A stream 10 (Fig. 1) of writing fluid, such as conductive ink, is projected from nozzle 11 vibrated at fixed frequency by an electromechanical transducer
12. Signals to be recorded are applied to charging electrode 13 located at the point where individual ink drops 14 break from stream 10. The charged drops 14 are dispersed in accordance with their charge magnitude by deflection plates 15 and 16 for deposit on paper 17 or for interception by gutter 18.

Due to the presence of drop patterns while in flight, drops 14 experience aerodynamic forces which cause incorrect placement on the paper 17. An aerodynamic correction is obtained by providing a pair of air nozzle plates 19 and 20 (Fig. 2) which, together with deflection plates 15 and 16, define an enclosed air space through which the stream of drops 14 moves. Controlled turbulence is introduced into the enclosed air space by jetting air through multiple orifices 21 located in plates 19 and 20.
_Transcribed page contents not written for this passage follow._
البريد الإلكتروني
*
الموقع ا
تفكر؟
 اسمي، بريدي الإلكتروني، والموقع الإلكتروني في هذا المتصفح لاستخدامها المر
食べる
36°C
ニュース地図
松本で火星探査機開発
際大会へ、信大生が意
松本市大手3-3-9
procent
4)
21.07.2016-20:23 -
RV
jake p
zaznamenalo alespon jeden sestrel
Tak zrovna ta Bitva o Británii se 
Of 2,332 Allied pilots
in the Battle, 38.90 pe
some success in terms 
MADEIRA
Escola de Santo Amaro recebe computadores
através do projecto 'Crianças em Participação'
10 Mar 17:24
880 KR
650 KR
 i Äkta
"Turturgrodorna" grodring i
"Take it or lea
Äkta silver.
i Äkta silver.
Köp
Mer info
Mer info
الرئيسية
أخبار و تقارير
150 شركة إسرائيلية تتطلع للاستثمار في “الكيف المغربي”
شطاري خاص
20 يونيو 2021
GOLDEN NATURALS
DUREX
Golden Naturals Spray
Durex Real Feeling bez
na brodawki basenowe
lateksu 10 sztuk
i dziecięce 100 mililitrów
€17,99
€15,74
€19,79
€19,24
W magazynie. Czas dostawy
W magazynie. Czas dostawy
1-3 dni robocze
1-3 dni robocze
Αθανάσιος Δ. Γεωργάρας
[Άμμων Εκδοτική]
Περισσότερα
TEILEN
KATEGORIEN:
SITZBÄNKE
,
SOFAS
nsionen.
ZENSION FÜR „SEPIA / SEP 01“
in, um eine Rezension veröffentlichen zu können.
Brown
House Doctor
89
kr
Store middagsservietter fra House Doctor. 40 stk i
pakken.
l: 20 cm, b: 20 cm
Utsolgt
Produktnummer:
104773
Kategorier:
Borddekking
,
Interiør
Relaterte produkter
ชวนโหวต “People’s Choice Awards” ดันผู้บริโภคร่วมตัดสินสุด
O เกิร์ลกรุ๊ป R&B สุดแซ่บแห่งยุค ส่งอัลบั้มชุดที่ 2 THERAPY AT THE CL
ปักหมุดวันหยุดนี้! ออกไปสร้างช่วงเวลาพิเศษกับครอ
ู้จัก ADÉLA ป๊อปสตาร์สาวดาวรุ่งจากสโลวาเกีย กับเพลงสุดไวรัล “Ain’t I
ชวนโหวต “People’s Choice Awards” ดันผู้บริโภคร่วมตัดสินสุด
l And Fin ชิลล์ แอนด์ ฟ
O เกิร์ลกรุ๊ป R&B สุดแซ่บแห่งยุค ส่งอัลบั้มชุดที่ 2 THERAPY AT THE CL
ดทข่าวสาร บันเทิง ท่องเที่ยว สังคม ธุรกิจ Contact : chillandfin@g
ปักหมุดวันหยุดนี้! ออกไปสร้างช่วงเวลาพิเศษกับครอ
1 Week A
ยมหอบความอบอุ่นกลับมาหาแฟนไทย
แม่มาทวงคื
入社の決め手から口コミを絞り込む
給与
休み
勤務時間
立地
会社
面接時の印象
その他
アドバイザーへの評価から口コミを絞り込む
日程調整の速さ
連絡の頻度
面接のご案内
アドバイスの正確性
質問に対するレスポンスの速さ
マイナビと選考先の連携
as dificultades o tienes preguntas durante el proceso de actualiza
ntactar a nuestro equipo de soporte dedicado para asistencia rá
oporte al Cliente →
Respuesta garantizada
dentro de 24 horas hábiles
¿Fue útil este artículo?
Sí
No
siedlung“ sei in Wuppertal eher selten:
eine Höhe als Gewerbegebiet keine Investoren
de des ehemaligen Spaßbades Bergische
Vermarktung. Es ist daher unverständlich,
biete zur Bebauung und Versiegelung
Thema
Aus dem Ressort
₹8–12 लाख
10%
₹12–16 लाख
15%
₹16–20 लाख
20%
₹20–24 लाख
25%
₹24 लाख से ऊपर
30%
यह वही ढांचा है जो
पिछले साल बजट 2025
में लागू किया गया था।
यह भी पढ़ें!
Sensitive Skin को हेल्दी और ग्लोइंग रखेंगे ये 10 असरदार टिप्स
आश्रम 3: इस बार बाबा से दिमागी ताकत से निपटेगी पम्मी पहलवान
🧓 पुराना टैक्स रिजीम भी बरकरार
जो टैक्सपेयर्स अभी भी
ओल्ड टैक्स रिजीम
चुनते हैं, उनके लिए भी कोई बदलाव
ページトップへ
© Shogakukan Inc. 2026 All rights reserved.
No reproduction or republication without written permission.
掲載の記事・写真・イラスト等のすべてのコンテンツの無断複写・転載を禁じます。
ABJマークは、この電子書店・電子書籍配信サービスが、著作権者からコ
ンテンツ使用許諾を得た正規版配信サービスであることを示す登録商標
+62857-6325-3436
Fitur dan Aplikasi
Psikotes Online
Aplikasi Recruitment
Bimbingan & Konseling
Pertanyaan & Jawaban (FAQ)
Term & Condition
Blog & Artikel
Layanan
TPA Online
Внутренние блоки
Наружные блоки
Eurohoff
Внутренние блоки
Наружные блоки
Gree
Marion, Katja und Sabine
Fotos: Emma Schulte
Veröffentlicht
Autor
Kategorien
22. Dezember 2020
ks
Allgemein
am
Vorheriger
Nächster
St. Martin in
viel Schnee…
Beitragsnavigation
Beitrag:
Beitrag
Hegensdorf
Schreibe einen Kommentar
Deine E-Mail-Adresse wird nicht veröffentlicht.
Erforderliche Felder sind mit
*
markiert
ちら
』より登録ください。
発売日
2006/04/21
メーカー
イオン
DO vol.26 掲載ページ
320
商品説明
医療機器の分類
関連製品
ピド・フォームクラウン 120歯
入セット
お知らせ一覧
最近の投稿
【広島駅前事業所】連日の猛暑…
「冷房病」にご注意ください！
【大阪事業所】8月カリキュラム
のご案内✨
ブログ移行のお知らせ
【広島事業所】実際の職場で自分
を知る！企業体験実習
The diameter D(a) (Fig. 3) of orifices 21 is in the order of a drop diameter in order to achieve the correct length scale of the turbulence in the drop flight region (e.g., 10-40 orifice diameters away). The intensity of air flow from the orifices 21 is in the order of 100-400 in/sec. for drops traveling around 1000 in/sec. The spacings X(N) and Y(N) f the orifices 21 must be experimentally determined in order to give homogeneous/isotropic turbulence in the plane of drop flight and...